A minha veia de artista sensível rebentou, e comecei também eu a chorar. Por pouco tinha escapado a uma bomba, semanas depois de ter sobrevivido a um naufrágio. E mesmo que as pessoas feitas parvas me perguntassem porque é que não tínhamos dividido a porta flutuante entre os dois, eu continuaria a responder: porque amo a Rose. E morreria por ela mais uma vez. E meter-me-ia num submarino tecnologicamente avançado com um monhé que cheira a loja de indianos só para a procurar. O submarino…

- Quê? – perguntou-me Smith, distraído pela confusão.

Exactamente. Distraído pela confusão. Como toda a gente.

Comecei a correr.

***

Lá ia ele, salão abaixo, a correr como um doido.

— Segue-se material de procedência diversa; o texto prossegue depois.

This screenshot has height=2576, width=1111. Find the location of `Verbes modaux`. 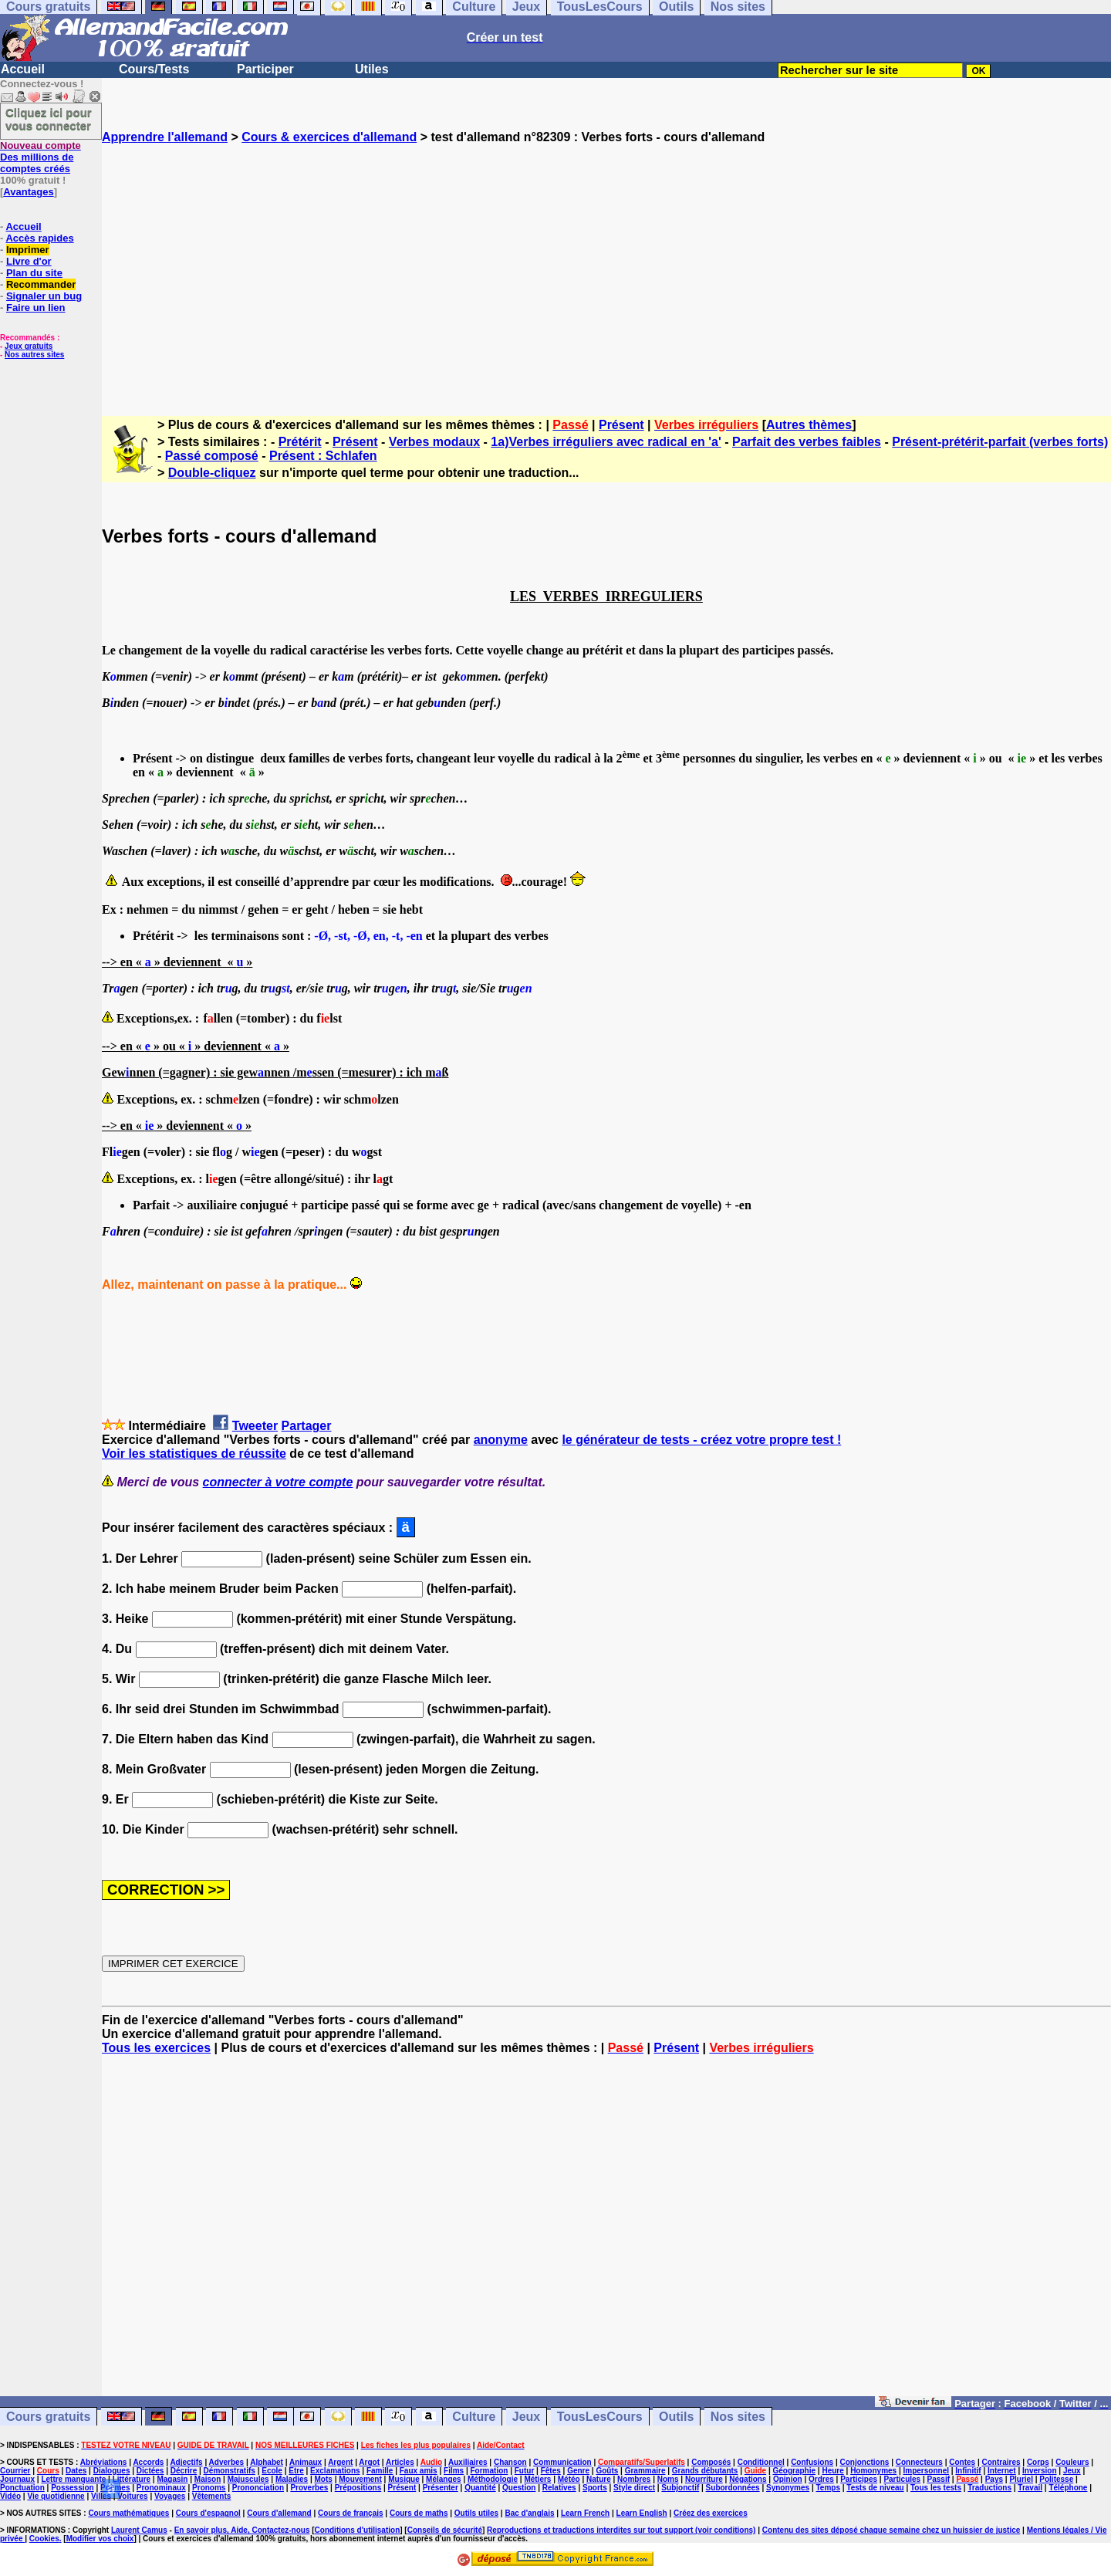

Verbes modaux is located at coordinates (434, 441).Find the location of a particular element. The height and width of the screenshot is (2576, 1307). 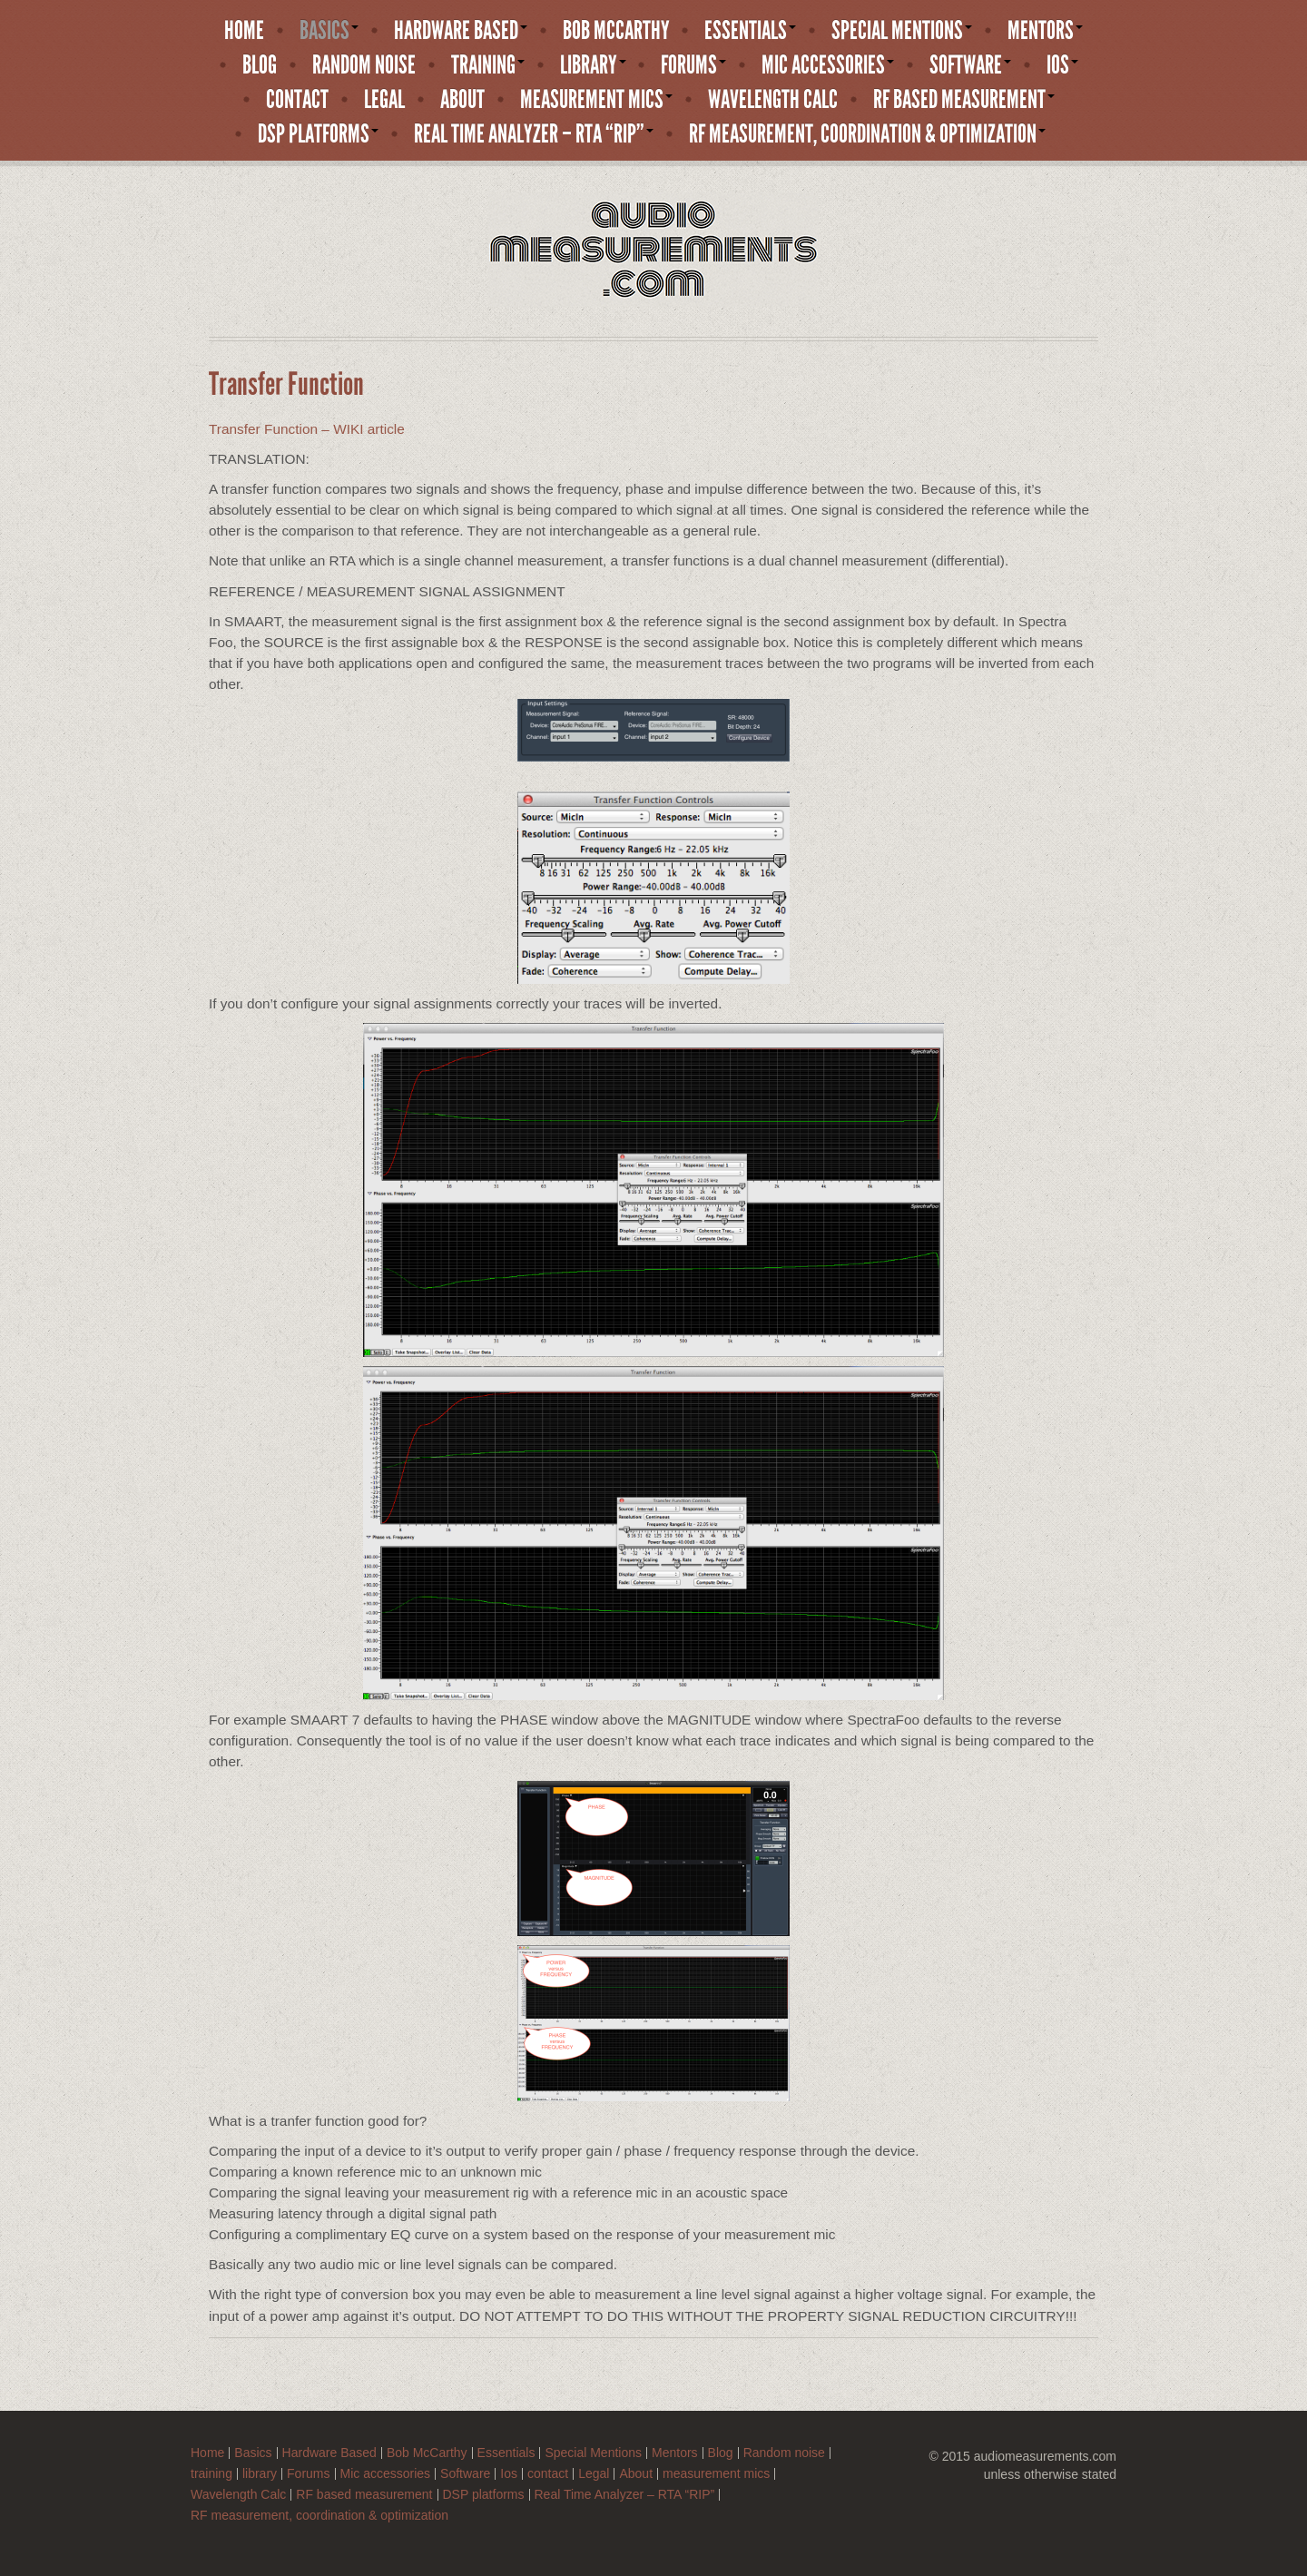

- Hei! Onde vais? – perguntei-lhe. Mas Jack não me ouviu. Acelerou, até. A mim pouco me importava, queria era procurar a Ariel e ver se precisava de ajuda.

“Caramba”, pensei. “Estou mesmo a ficar altruísta”.

***

- Foi trovoada – defendeu um tripulante.

- És parvo ou quê? – respondeu outro com maus modos – Trovoada debaixo de água? Isto foi uma flatulência de baleia.

- Ou uma explosão – disse um terceiro.

- Dentro de água? Uma explosão? És parvo ou quê? – disse o segundo tripulante.

- Isto é uma história de ficção. Nós, no fundo, também não existimos realmente – filosofou o primeiro tripulante.

- Tu és mazé parvo. É o que é.

Os três tripulantes do Nautilus estavam debruçados sobre uma das janelas do submarino, estacionado atrás do Palácio, tentando perceber o que tinha feito vibrar o solo aquático. Até ali, nenhuma pista. Foi aí que bateram à porta do submarino e um dos tripulantes torceu o pescoço para pesquisar quem era o visitante.

- Eia, parece aquele actor famoso…– disse ele, com o nariz colado no vidro.

- Um actor famoso, aqui debaixo de água – o tripulante com maus modos levou as mãos à testa – És mesmo parvo.

E parvo foi o outro tripulante que desceu ao porão do submarino para abrir a porta ao visitante, que atrás das costas escondia uma comprida espada dourada e, estampado na cara, um sorriso de menino bonito.